Pemandangan itu membangkitkan memori lama akan era di mana keputusan besar negara lebih banyak ditentukan dalam lingkaran tertutup. 

Ada percikan aroma militerisme yang kuat. Spekulasi pun berhembus. Apakah ini sekadar pertemuan biasa atau pertanda kembalinya langkah kaki tentara ke ranah sipil?

Dugaan ini semakin tampak ketika pemerintah dan DPR secara tiba-tiba melakukan revisi UU TNI. Padahal di prolegnas, revisi UU TNI tidak tercantum. 

Beberapa poin revisi mengundang banyak kontroversi. Terutama terkait dengan perpanjangan usia pensiun prajurit TNI. Selain itu, ada perluasan peluang bagi prajurit aktif untuk ditempatkan di berbagai institusi sipil.

Reformasi Militer yang Mundur

Reformasi militer yang dimulai pasca-Orde Baru bertujuan untuk membatasi peran TNI dalam politik dan kehidupan sipil. Konsep dwi-fungsi yang sebelumnya menjadi ciri khas pemerintahan militeristik telah dikikis untuk menegaskan supremasi sipil atas militer. 

Namun, revisi UU TNI ini justru membalikkan upaya reformasi selama ini yang telah berjalan lebih dari dua dekade.

Salah satu poin yang mendapat sorotan tajam adalah perpanjangan usia pensiun prajurit TNI. Pemerintah beralasan bahwa kebijakan ini bertujuan untuk menyesuaikan dengan keperluan pertahanan dan keamanan nasional. 

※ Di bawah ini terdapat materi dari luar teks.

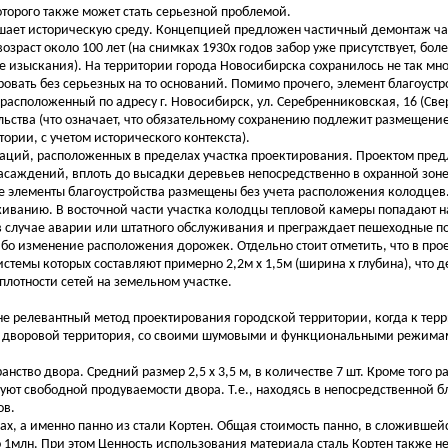
торого также может стать серьезной проблемой.
ушает историческую среду. Концепцией предложен частичный демонтаж ча
зраст около 100 лет (на снимках 1930х годов забор уже присутствует, боле
 изыскания). На территории города Новосибирска сохранилось не так мно
ровать без серьезных на то оснований. Помимо прочего, элемент благоустр
расположенный по адресу г. Новосибирск, ул. Серебренниковская, 16 (Свер
льства (что означает, что обязательному сохранению подлежит размещени
тории, с учетом исторического контекста).
аций, расположенных в пределах участка проектирования. Проектом пре
насаждений, вплоть до высадки деревьев непосредственно в охранной зо
 элементы благоустройства размещены без учета расположения колодцев.
уживанию. В восточной части участка колодцы тепловой камеры попадают 
е в случае аварии или штатного обслуживания и преграждает пешеходные п
ибо изменение расположения дорожек. Отдельно стоит отметить, что в про
стемы которых составляют примерно 2,2м х 1,5м (ширина х глубина), что д
лотности сетей на земельном участке.
е релевантный метод проектирования городской территории, когда к тер
ая с дворовой территория, со своими шумовыми и функциональными режим
нство двора. Средний размер 2,5 х 3,5 м, в количестве 7 шт. Кроме того 
вуют свободной продуваемости двора. Т.е., находясь в непосредственной б
ов.
ах, а именно панно из стали Кортен. Общая стоимость панно, в сложивше
 1млн. При этом Ценность использования материала сталь Кортен также н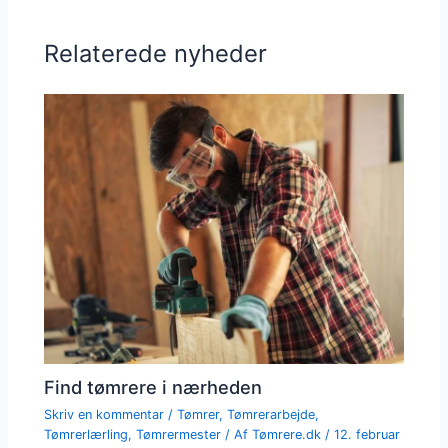
Relaterede nyheder
Find tømrere i nærheden
Skriv en kommentar
/
Tømrer
,
Tømrerarbejde
,
Tømrerlærling
,
Tømrermester
/ Af
Tømrere.dk
/
12. februar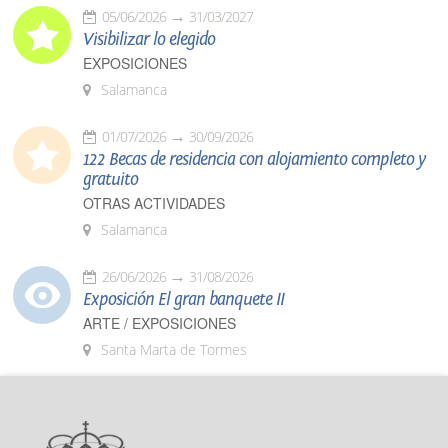
05/06/2026
31/03/2027
Visibilizar lo elegido
EXPOSICIONES
Salamanca
01/07/2026
30/09/2026
122 Becas de residencia con alojamiento completo y
gratuito
OTRAS ACTIVIDADES
Salamanca
26/06/2026
31/08/2026
Exposición El gran banquete II
ARTE / EXPOSICIONES
Santa Marta de Tormes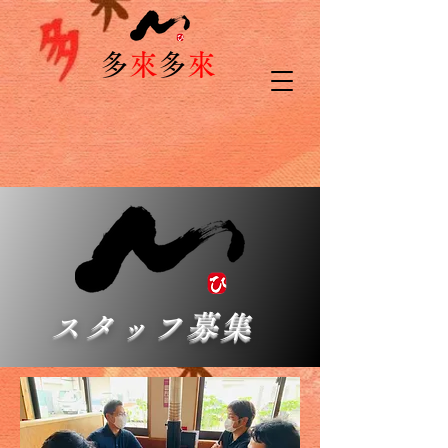
​多
來
多
來
スタッフ募集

Namun, kritik terhadap kebijakan ini muncul karena dinilai lebih bersifat politis ketimbang teknis. Dengan bertambahnya usia pensiun, secara otomatis akan ada lebih banyak perwira tinggi yang bertahan di struktur organisasi, yang berpotensi memperkuat keterlibatan TNI dalam ranah sipil.

Selain itu, aturan yang memperluas kesempatan bagi prajurit aktif untuk menempati posisi strategis di lembaga sipil juga dianggap sebagai kemunduran demokrasi. 


Reformasi militer di era pasca-Soeharto menegaskan bahwa jabatan di kementerian, lembaga negara, dan pemerintahan daerah harus didominasi oleh sipil. 

Namun, dengan adanya revisi ini, posisi-posisi strategis yang seharusnya diisi oleh profesional sipil kini kembali terbuka bagi militer aktif.

Tidak hanya itu, dampak dari revisi ini juga berpotensi memperlambat regenerasi di dalam tubuh TNI. Dengan perpanjangan usia pensiun, kesempatan bagi generasi perwira muda untuk naik ke posisi strategis semakin terbatas. 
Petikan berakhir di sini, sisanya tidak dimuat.